Our legal team has extensive experience in Judicial Review applications. We continue to be successful in our challenge, so much so that our cases are regularly reported in the press and legal publications.

For some background

Judicial review is a procedure by which a person who has been affected by a particular decision, action or failure to act of a public authority, may make an application to the High Court, which may provide a remedy if it decides that the authority has acted unlawfully.
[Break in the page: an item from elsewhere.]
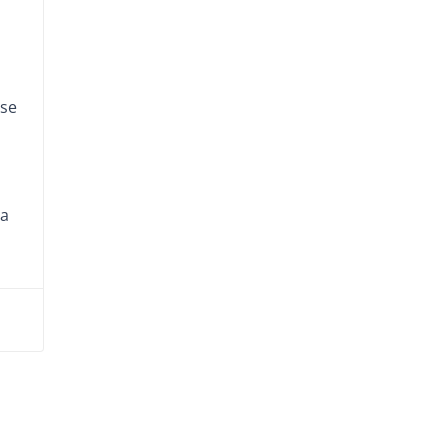
 se
ma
The judge will review the lawfulness of a decision or action made by a public body. In other words, judicial reviews are a challenge to the way in which a decision has been made, rather than the rights and wrongs of the conclusion reached. Judicial review is concerned not with the merits of the original decision, but whether the public body has acted lawfully, properly, within its powers and that the right procedures were followed. The court will not substitute the decision of the public body with what it thinks is the ‘correct’ decision.

A public authority may be acting unlawfully if it has made a decision or done something:
  • which is unlawful on the grounds of illegality, which means that they did not have the legal power to do so.
  • which is unlawful on the grounds of reasonableness, which means that the decision is so unreasonable that no reasonable person making the decision could have come to the same decision or done the same thing.
  • which is unlawful on the grounds of procedural impropriety or fairness, which means that the rules of natural justice have not been observed.
  • that is in breach of European Community Law or the Human Rights Act.
If the court finds that the public authority has acted unlawfully, it may do the following:
  • Issue a mandatory order requiring the public body to do something.
  • Issue a prohibiting order preventing the public body from doing something.
  • Issue a quashing order quashing the public body’s decision.
  • Make a declaration.
  • Award damages.

The deadline for making an application for judicial review is three months from the date of the act or omission that is being challenged, although there is an obligation on the person wishing to make an application to act promptly.

The majority of judicial review applications are for immigration and asylum cases, where judicial review is often used as a last resort before deportation. The government has proposals to cut back on these applications and one of the reforms is to cut the time limit for bringing judicial reviews from three months to six weeks and to increase the cost of an application for judicial review.